色も、漆器というと「朱色」や「黒」のイメージがありますが、木目が見えるものや、(写真にはありませんが)緑やベージュのものなど、広いバリエーションがあるんだそう。

プロが教える、長く使える「汁椀」選びのコツ4つ

話をしているはるやまひろたかさん

では、長く使える漆器の汁椀はどうやって選んだらいいのでしょうか? 選び方のコツを4つ教えていただきました。

【コツ1】装飾が少なく、落ち着いた色のものを選ぶ

【コツ2】味噌汁以外の用途も考える

【コツ3】選ぶなら「木製」のものを

【コツ4】迷ったら、最初は「拭き漆」がおすすめ

実際に例を見ながら、詳しく解説していただきました。

【コツ1】装飾が少なく、落ち着いた色のものを選ぶ

さまざまな種類の漆器を並べたところ

「漆器というとハレのイメージも強くありますが、ふだん使いをするなら、できるだけ蒔絵などの装飾が少ないものが食卓になじみやすく、扱いやすいです。蓋付きのものが欲しいという場合も、(上の写真中央にあるような)落ち着いたテイストのものを選ぶといいでしょう」

明るい朱色と暗い朱色の比較

「また、漆器の汁椀は朱色が派手だから……と敬遠される方もいますが、朱色といっても色のトーンはさまざまです。発色のいい朱色(上記写真左)ではなく、落ち着いた朱色(写真右)を選べば食卓になじみやすいので、ぜひ怖がらずに挑戦してみてほしいですね」

【コツ2】味噌汁以外の用途も考える

漆器のボウルにコーンスープを入れたところ 

2つ目は、意外にも「和食以外の用途」を想定するというコツ。

「漆器の汁椀だからといって味噌汁やお吸い物しか入れられない、というわけではありません。ふだんの食卓では和食以外のスープを食べることも多くありますから、それらを入れて使うことも想定すると、毎日使いやすいものが選べます。漆器は手に持っても熱くなく、軽くて使いやすい器。いろいろな用途で活用できるんです」

【コツ3】選ぶなら「木製」のものを

木の器体に漆を塗り重ねた、8段階の漆器の比較 

漆器は木などの「器体」と呼ばれる土台に漆を塗って仕上げた器。器体は木製だけかと思いきや、プラスチックや木の粉をかためた「木乾」など、さまざまな種類があるといいます。

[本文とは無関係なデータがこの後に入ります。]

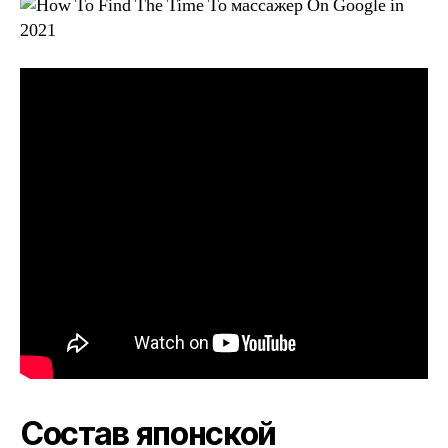
Состав японской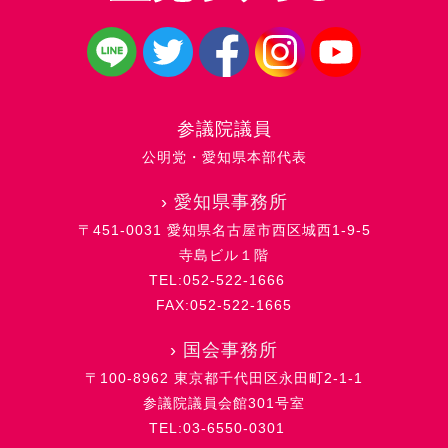
参議院議員
公明党・愛知県本部代表
›
愛知県事務所
〒451-0031 愛知県名古屋市西区城西1-9-5
寺島ビル１階
TEL:052-522-1666
FAX:052-522-1665
›
国会事務所
〒100-8962 東京都千代田区永田町2-1-1
参議院議員会館301号室
TEL:03-6550-0301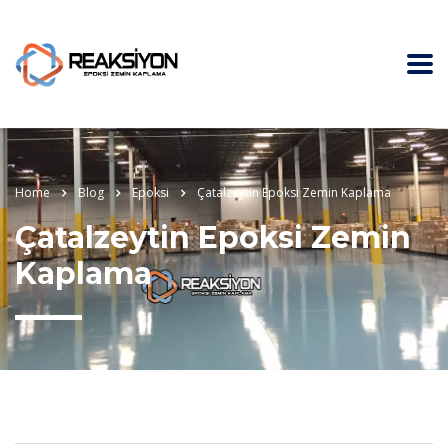
Home
Blog
Epoksi
Çatalzeytin Epoksi Zemin Kaplama
Çatalzeytin Epoksi Zemin
Kaplama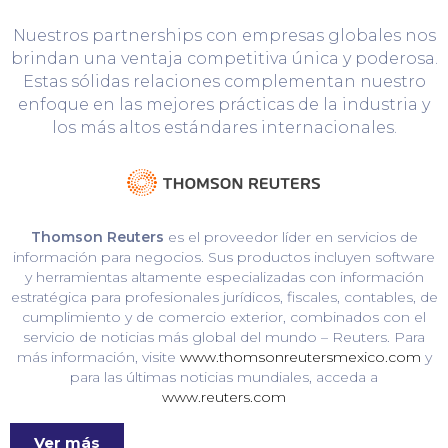
Nuestros partnerships con empresas globales nos
brindan una ventaja competitiva única y poderosa.
Estas sólidas relaciones complementan nuestro
enfoque en las mejores prácticas de la industria y
los más altos estándares internacionales.
Thomson Reuters
es el proveedor líder en servicios de
información para negocios. Sus productos incluyen software
y herramientas altamente especializadas con información
estratégica para profesionales jurídicos, fiscales, contables, de
cumplimiento y de comercio exterior, combinados con el
servicio de noticias más global del mundo – Reuters. Para
más información, visite
www.thomsonreutersmexico.com
y
para las últimas noticias mundiales, acceda a
www.reuters.com
Ver más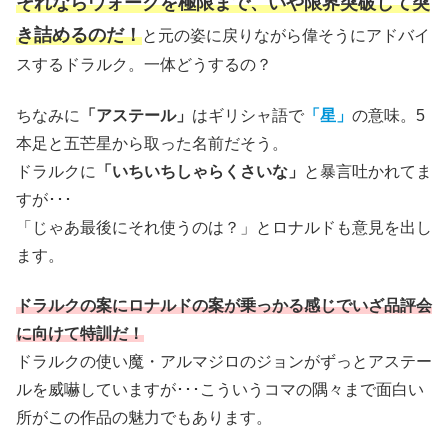
それならウォークを極限まで、いや限界突破して突
き詰めるのだ！
と元の姿に戻りながら偉そうにアドバイ
スするドラルク。一体どうするの？
ちなみに
「アステール」
はギリシャ語で
「星」
の意味。5
本足と五芒星から取った名前だそう。
ドラルクに
「いちいちしゃらくさいな」
と暴言吐かれてま
すが･･･
「じゃあ最後にそれ使うのは？」とロナルドも意見を出し
ます。
ドラルクの案にロナルドの案が乗っかる感じでいざ品評会
に向けて特訓だ！
ドラルクの使い魔・アルマジロのジョンがずっとアステー
ルを威嚇していますが･･･こういうコマの隅々まで面白い
所がこの作品の魅力でもあります。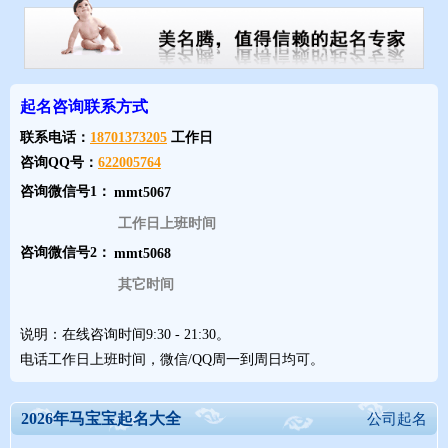
起名咨询联系方式
联系电话：
18701373205
工作日
咨询QQ号：
622005764
咨询微信号1：
工作日上班时间
咨询微信号2：
其它时间
2026年2月生男宝宝起名名字大全
说明：在线咨询时间9:30 - 21:30。
电话工作日上班时间，微信/QQ周一到周日均可。
2026年2月生男宝宝起名名字大全 男孩
2026年马宝宝起名大全
公司起名
☐（逸轩） ☐（柏煜） ☐（骏豪） ☐（艺博）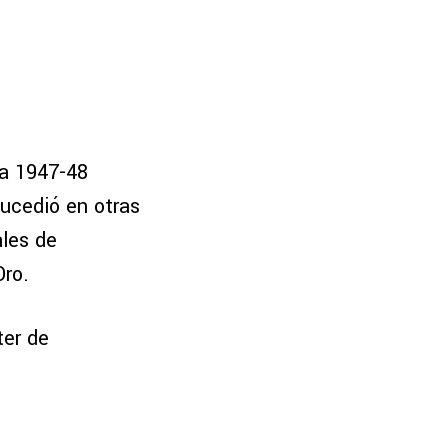
da 1947-48
ucedió en otras
ales de
Oro.
ter de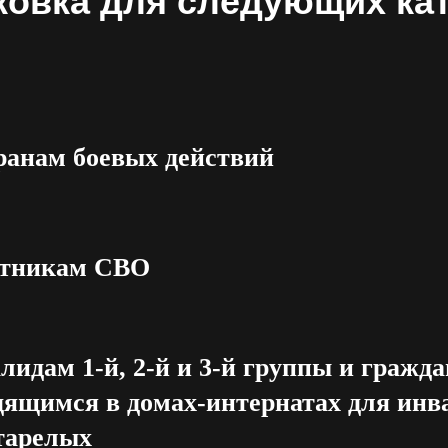
ковка для следующих кат
ранам боевых действий
тникам СВО
лидам 1-й, 2-й и 3-й группы и гражда
дящимся в домах-интернатах для инв
тарелых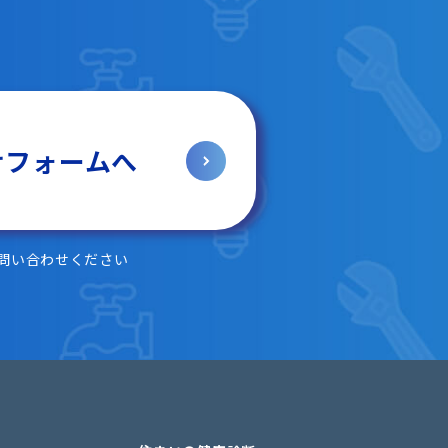
せフォームへ
問い合わせください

「長く愛用したいなら、器体が木製のものを選びましょう。漆が木目の間にしっかりと染み込んでいるうえ、(上記写真のように)何度も漆を塗り重ねて仕上げられているので、かなり丈夫。一般的な食器とほぼ同じように使え、漆が剥げてきたら修理もできるので長く使えます。対して、プラスチックなどに漆を塗っているものは、漆が器体の内部にまで浸透せず表面に吸着しているだけなので、ちょっと傷がついたりすると割れ目から水が入り、漆がベロっと剥がれてしまうことも」

器体の種類は明記されていないこともあるので、不明な場合はお店の方に聞くといいそうです。

【コツ4】迷ったら、最初は「拭き漆」が使いやすい

拭き漆の汁椀

漆器を買うのが初めてで、どれを選べばいいか想像がつかない……という場合は、「拭き漆」がおすすめ、とはるやまさん。

「拭き漆は、木製の器体に漆を塗って布で拭き取る作業を繰り返し、木目を生かして仕上げた漆器のこと。朱色や黒などで塗り重ねたタイプ(器体の木目が見えないもの)と同様、丈夫さや修理がきくといった漆器の特性を持っています。木の素材感がそのまま生かされていますし、塗り重ねたものに比べると制作工程が少ない分、価格も比較的手頃。初めて漆器を使う方にもハードルが低いのではないでしょうか」

初めての汁椀、買って使ってみました!

漆器の汁椀を手に持っているところ

はるやまさんに教えてもらったコツを生かして、「いつかは欲しい」と思っていた漆器の汁椀を思い切って買ってみました! 選んだ色は黒に近い朱色。形は浅めで高台が高めのタイプ。会津地方に古くからある形のようです。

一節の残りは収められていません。